We recommend CodeCharter in CI as the enforcing gate, with the pre-commit hook as a fast local pre-check. Running the hook locally is optional — but it saves iteration time because you don't have to wait for the CI build to find out whether a convention was violated.

Prerequisites: the codecharter CLI must be installed and on your PATH, and a valid license must be available — without one, every CLI command exits with code 6, so the hook would block every commit. See Installation for download and setup instructions.

Using Git hooks directly

.git/hooks/pre-commit:

#!/bin/sh

# Analyze the staged changes; only errors block the commit.
# --diff - scopes both the findings and the --fail-on gate to changed lines.
git diff --cached --unified=0 | codecharter analyze MySolution.sln --diff - --fail-on error || {
    echo ""
    echo "❌ CodeCharter found blocking issues."
    echo "Run 'codecharter analyze MySolution.sln' for details, or commit with --no-verify if you really want."
    exit 1
}

The report still lists findings of every severity in the changed lines; --fail-on error only decides which of them block the commit.

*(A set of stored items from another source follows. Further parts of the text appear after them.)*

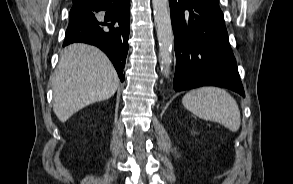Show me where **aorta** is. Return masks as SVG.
I'll list each match as a JSON object with an SVG mask.
<instances>
[{"mask_svg": "<svg viewBox=\"0 0 293 184\" xmlns=\"http://www.w3.org/2000/svg\"><path fill=\"white\" fill-rule=\"evenodd\" d=\"M152 5L159 43L161 69L167 77L172 63V46L174 41L169 11V0H152Z\"/></svg>", "mask_w": 293, "mask_h": 184, "instance_id": "aorta-1", "label": "aorta"}]
</instances>
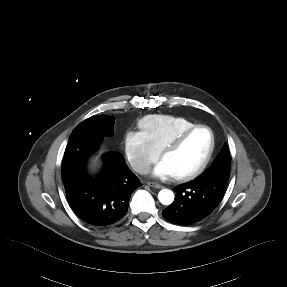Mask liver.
<instances>
[{
	"mask_svg": "<svg viewBox=\"0 0 287 287\" xmlns=\"http://www.w3.org/2000/svg\"><path fill=\"white\" fill-rule=\"evenodd\" d=\"M98 157L93 160L94 165L97 163Z\"/></svg>",
	"mask_w": 287,
	"mask_h": 287,
	"instance_id": "1",
	"label": "liver"
}]
</instances>
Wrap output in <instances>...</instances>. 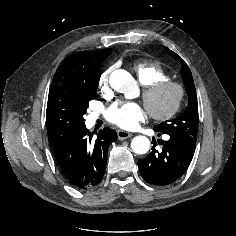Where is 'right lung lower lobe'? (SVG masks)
Returning <instances> with one entry per match:
<instances>
[{
  "instance_id": "98d812e1",
  "label": "right lung lower lobe",
  "mask_w": 236,
  "mask_h": 236,
  "mask_svg": "<svg viewBox=\"0 0 236 236\" xmlns=\"http://www.w3.org/2000/svg\"><path fill=\"white\" fill-rule=\"evenodd\" d=\"M117 140V133L109 128L98 132L92 141V134L85 124L76 130L64 150L56 156L63 175L77 189H90L102 179L109 145Z\"/></svg>"
}]
</instances>
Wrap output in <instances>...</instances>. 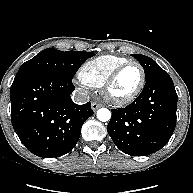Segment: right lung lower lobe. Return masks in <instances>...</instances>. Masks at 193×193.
<instances>
[{
  "label": "right lung lower lobe",
  "mask_w": 193,
  "mask_h": 193,
  "mask_svg": "<svg viewBox=\"0 0 193 193\" xmlns=\"http://www.w3.org/2000/svg\"><path fill=\"white\" fill-rule=\"evenodd\" d=\"M72 81L46 74L15 78L11 86V121L33 154L62 156L76 145L83 123L93 114L90 102L75 104Z\"/></svg>",
  "instance_id": "obj_1"
}]
</instances>
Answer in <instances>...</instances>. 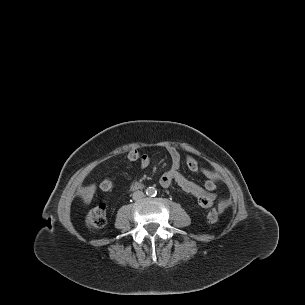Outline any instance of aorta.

Note that without --fail-on, analyze exits 1 on any finding, including info — so always set --fail-on explicitly in hooks that rely on the exit code.

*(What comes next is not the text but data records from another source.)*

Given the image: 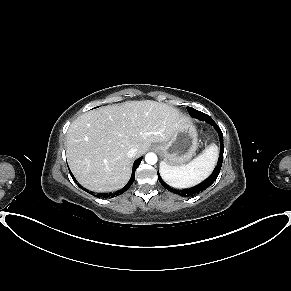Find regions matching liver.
I'll use <instances>...</instances> for the list:
<instances>
[{
	"instance_id": "1",
	"label": "liver",
	"mask_w": 291,
	"mask_h": 291,
	"mask_svg": "<svg viewBox=\"0 0 291 291\" xmlns=\"http://www.w3.org/2000/svg\"><path fill=\"white\" fill-rule=\"evenodd\" d=\"M189 118L168 104L127 101L80 115L66 135L69 167L89 190L112 192L124 187L132 172L127 152L142 156L156 142H167Z\"/></svg>"
}]
</instances>
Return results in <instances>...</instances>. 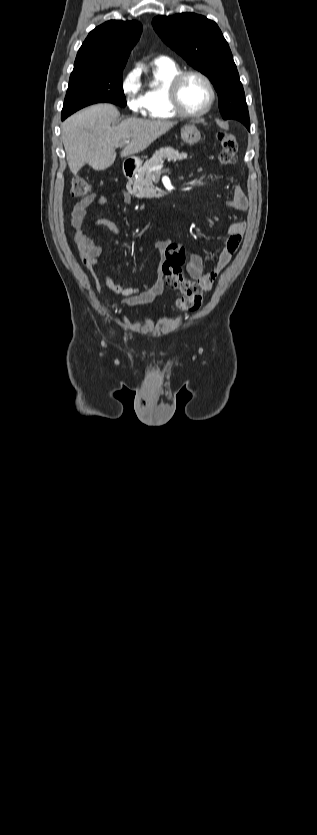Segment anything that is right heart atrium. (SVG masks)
Returning <instances> with one entry per match:
<instances>
[{
	"label": "right heart atrium",
	"mask_w": 317,
	"mask_h": 835,
	"mask_svg": "<svg viewBox=\"0 0 317 835\" xmlns=\"http://www.w3.org/2000/svg\"><path fill=\"white\" fill-rule=\"evenodd\" d=\"M121 90L125 97L128 108L135 114L145 112V101L140 89L138 74L135 71L128 72L122 82Z\"/></svg>",
	"instance_id": "d8ad5b80"
}]
</instances>
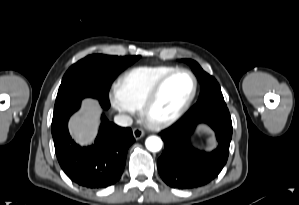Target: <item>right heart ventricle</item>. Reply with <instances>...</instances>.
Here are the masks:
<instances>
[{
	"label": "right heart ventricle",
	"mask_w": 299,
	"mask_h": 205,
	"mask_svg": "<svg viewBox=\"0 0 299 205\" xmlns=\"http://www.w3.org/2000/svg\"><path fill=\"white\" fill-rule=\"evenodd\" d=\"M174 69L171 66L134 67L119 78L116 89L130 109L138 110L154 85Z\"/></svg>",
	"instance_id": "right-heart-ventricle-1"
}]
</instances>
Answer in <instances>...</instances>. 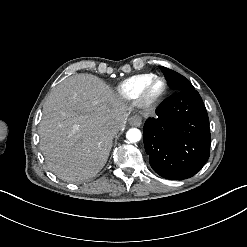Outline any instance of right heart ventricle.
I'll list each match as a JSON object with an SVG mask.
<instances>
[{
    "label": "right heart ventricle",
    "mask_w": 247,
    "mask_h": 247,
    "mask_svg": "<svg viewBox=\"0 0 247 247\" xmlns=\"http://www.w3.org/2000/svg\"><path fill=\"white\" fill-rule=\"evenodd\" d=\"M155 74H141L132 76L122 81L115 90V96L119 104L121 101H135L138 98L141 86L150 78L155 77Z\"/></svg>",
    "instance_id": "e07e8e85"
}]
</instances>
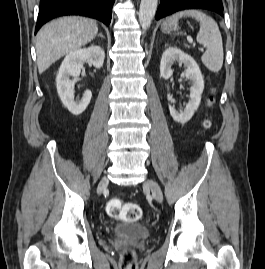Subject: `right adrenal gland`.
I'll return each instance as SVG.
<instances>
[{"instance_id":"obj_1","label":"right adrenal gland","mask_w":265,"mask_h":269,"mask_svg":"<svg viewBox=\"0 0 265 269\" xmlns=\"http://www.w3.org/2000/svg\"><path fill=\"white\" fill-rule=\"evenodd\" d=\"M98 37H101V38L104 39V36H103L102 32L99 33Z\"/></svg>"}]
</instances>
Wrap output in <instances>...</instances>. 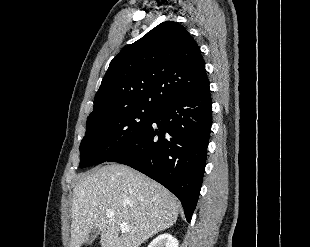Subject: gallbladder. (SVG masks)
Returning <instances> with one entry per match:
<instances>
[{"label": "gallbladder", "instance_id": "gallbladder-1", "mask_svg": "<svg viewBox=\"0 0 310 247\" xmlns=\"http://www.w3.org/2000/svg\"><path fill=\"white\" fill-rule=\"evenodd\" d=\"M97 236H98V229L93 228L86 238V241H85L86 245L92 244L94 240L97 238Z\"/></svg>", "mask_w": 310, "mask_h": 247}]
</instances>
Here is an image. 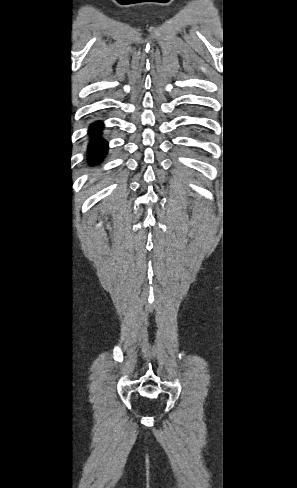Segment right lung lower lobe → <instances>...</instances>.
Masks as SVG:
<instances>
[{
    "label": "right lung lower lobe",
    "mask_w": 297,
    "mask_h": 488,
    "mask_svg": "<svg viewBox=\"0 0 297 488\" xmlns=\"http://www.w3.org/2000/svg\"><path fill=\"white\" fill-rule=\"evenodd\" d=\"M102 123L96 122L90 126L89 135L92 138L88 147L89 160L92 162H99L107 153V142L101 137Z\"/></svg>",
    "instance_id": "98d812e1"
}]
</instances>
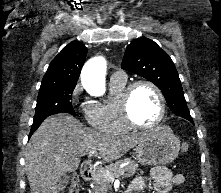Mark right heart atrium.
I'll use <instances>...</instances> for the list:
<instances>
[{
  "label": "right heart atrium",
  "mask_w": 221,
  "mask_h": 193,
  "mask_svg": "<svg viewBox=\"0 0 221 193\" xmlns=\"http://www.w3.org/2000/svg\"><path fill=\"white\" fill-rule=\"evenodd\" d=\"M80 95H81V87L79 85H76L71 94H70V98L72 102H77L80 99Z\"/></svg>",
  "instance_id": "d8ad5b80"
}]
</instances>
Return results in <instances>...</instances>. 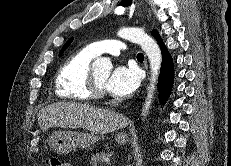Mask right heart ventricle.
Returning a JSON list of instances; mask_svg holds the SVG:
<instances>
[{"label":"right heart ventricle","mask_w":231,"mask_h":166,"mask_svg":"<svg viewBox=\"0 0 231 166\" xmlns=\"http://www.w3.org/2000/svg\"><path fill=\"white\" fill-rule=\"evenodd\" d=\"M97 57L86 46L71 54L60 66L55 78V94L60 99L87 101L92 99L89 91L91 63Z\"/></svg>","instance_id":"right-heart-ventricle-1"}]
</instances>
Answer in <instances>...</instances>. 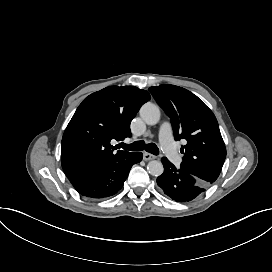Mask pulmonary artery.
I'll list each match as a JSON object with an SVG mask.
<instances>
[{"label":"pulmonary artery","instance_id":"1","mask_svg":"<svg viewBox=\"0 0 272 272\" xmlns=\"http://www.w3.org/2000/svg\"><path fill=\"white\" fill-rule=\"evenodd\" d=\"M171 133L169 124L162 125L159 133V144L162 152L170 157L172 163L182 166L184 161L180 159L177 152H175L176 145Z\"/></svg>","mask_w":272,"mask_h":272}]
</instances>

On an existing codebase, record the current findings once with codecharter analyze MySolution.sln --write-baseline codecharter.baseline.json and add --baseline codecharter.baseline.json to the hook — then only new findings block commits.

chmod +x .git/hooks/pre-commit.

Windows note: chmod is a no-op on NTFS. The hook file is created but may not be marked executable in the Git index. For a hook that is tracked in the repository (e.g. in a hooks/ directory committed to the repo), run git update-index --chmod=+x hooks/pre-commit to set the executable bit in Git's object store. For an untracked .git/hooks/pre-commit, Git for Windows (Git Bash) will usually execute it regardless of the NTFS permission.

Using pre-commit (the Python tool)

If you already use pre-commit, add this to .pre-commit-config.yaml:

repos:
  - repo: local
    hooks:
      - id: codecharter-analyze
        name: CodeCharter analyze
        entry: codecharter analyze MySolution.sln --fail-on error
        language: system
        pass_filenames: false
        types: ['c#']

Note on types: ['c#']: the type tag for C# files is c# (it comes from the identify library that pre-commit uses), and it needs quotes because of the #. If you prefer not to depend on type tags, use files: '\.cs$' instead.

Using Husky (Node.js)

For JS/TS repos that also happen to have C#, or mixed teams:

.husky/pre-commit:

#!/usr/bin/env sh
. "$(dirname -- "$0")/_/husky.sh"

codecharter analyze MySolution.sln --fail-on error

Run the hook only on C# changes

A full analysis before every commit can take longer on large solutions. Skip the run if the commit doesn't touch any .cs files:

#!/bin/sh
CHANGED=$(git diff --cached --name-only --diff-filter=ACMR -- '*.cs')
if [ -z "$CHANGED" ]; then
    exit 0
fi
codecharter analyze MySolution.sln --fail-on error
Step Hook
pre-commit diff-scoped: git diff --cached --unified=0 \| codecharter analyze MySolution.sln --diff - --fail-on error
pre-push codecharter analyze MySolution.sln --fail-on error (duration depends on solution size)
CI codecharter analyze MySolution.sln --fail-on error (always)

This keeps the hook in the hot path scoped to what the commit actually changes and catches obvious mistakes without making every commit wait for a full analysis.